A face model is created using Plaster of Paris (POP). Forensic data analysis provides the thickness of the tissue slapped on to the POP. “For eyes, nose, ear, earlobes and hair, one has to rely on the imagination of the artist, in addition to the local culture. The thickness of the lips depends on the teeth structure. Once these factors are decided, soft tissues like the skin are added onto the POP. Depending on the age, wrinkles are added on the skin and several hairstyles are generated on the computer. This image is then sent to the police. The entire process can take around three to four weeks,” Dr Pandey said.
The breakthrough was swift, quicker than that ACP Patil could have imagined.
When images of the model created by Dr Pandey were circulated in the Ambernath area, locals identified the body as Brindesh Prajapati, a driver who worked in Ambernath and lived in Sion.
Soon enough, the police traced his wife, who had not filed a missing persons complaint. Within days, the woman, police said, confessed to have murdered her husband with the help of her paramour and his friend.
“Ever since the Ambernath case, I have received four more cases from across the state. Most of these are cold cases where investigations had to be stopped as the bodies remained unidentified. Sometimes the face is deliberately disfigured, and in others the body is in a highly-decomposed state and the face cannot be recognised,” Pandey said. Apart from Maharashtra, Pandey has also received “unofficial” enquiries from West Bengal and Gujarat police.
Old shoe-leather techniques remain key
While investigators incorporate advanced forensics in investigations, they are also quite certain that without old shoe-leather techniques, science by itself cannot win the day when it comes to crime detection.
“Whenever we find a body, it all starts from the basics,” an officer said. Circulating the persons photograph in the area, looking for missing persons complaints across the state that match the description of the body. Then comes making sketches of the person, tracking down where the clothes were bought or tailored, the officer said.
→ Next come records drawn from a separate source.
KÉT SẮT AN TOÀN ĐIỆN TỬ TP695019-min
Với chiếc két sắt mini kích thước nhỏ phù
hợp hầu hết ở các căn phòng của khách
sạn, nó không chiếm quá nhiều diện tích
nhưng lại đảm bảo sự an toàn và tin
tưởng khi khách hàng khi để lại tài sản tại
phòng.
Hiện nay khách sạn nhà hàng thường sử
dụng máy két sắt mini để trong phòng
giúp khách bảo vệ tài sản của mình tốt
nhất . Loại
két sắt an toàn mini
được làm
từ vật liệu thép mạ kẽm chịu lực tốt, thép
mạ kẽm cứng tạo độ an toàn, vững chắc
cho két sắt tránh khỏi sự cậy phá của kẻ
For example, a woman found dead in Kurla a few years ago, was wearing orange sindoor, a shade commonly used in north Indian states. “Her photographs were sent to all states in North India. You have to keep these things in mind and that comes with years of investigation,” the crime branch officer said.
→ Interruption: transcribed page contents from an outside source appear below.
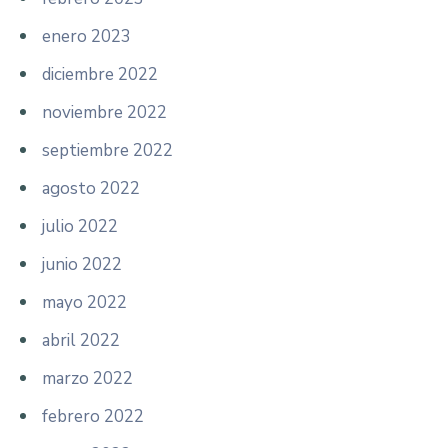
enero 2023
diciembre 2022
noviembre 2022
septiembre 2022
agosto 2022
julio 2022
junio 2022
mayo 2022
abril 2022
marzo 2022
febrero 2022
A senior inspector from the eastern suburbs of the city said that when a boy’s mutilated body was found in a suitcase at Tilak Nagar in Chembur, it was tracing the bag back to the shop from where it was purchased and poring through the shop’s CCTV footage of several days that had led to a breakthrough.
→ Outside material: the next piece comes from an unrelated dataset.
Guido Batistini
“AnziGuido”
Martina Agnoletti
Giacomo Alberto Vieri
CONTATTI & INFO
Advancements in science ‘help to cast the net wide’
After unsuccessfully trying to identify the body found in Mulund, the Navghar police, who had heard about the success of the Ambernath case, approached Dr Pathak to get a forensic facial reconstruction of the charred face. In the second week of March, the police received a photograph of the reconstructed face.
Investigating Officer Dipali Kulkarni from Navghar police said, “After we received the image, we have put up 5,000 posters across the area.”
Officers at the police station say that instead of relegating the murder to the list of unsolved crimes like in the past, thanks to these carefully constructed images, they have cast the net wide and are hopeful that a clue about the man’s identity will come up soon.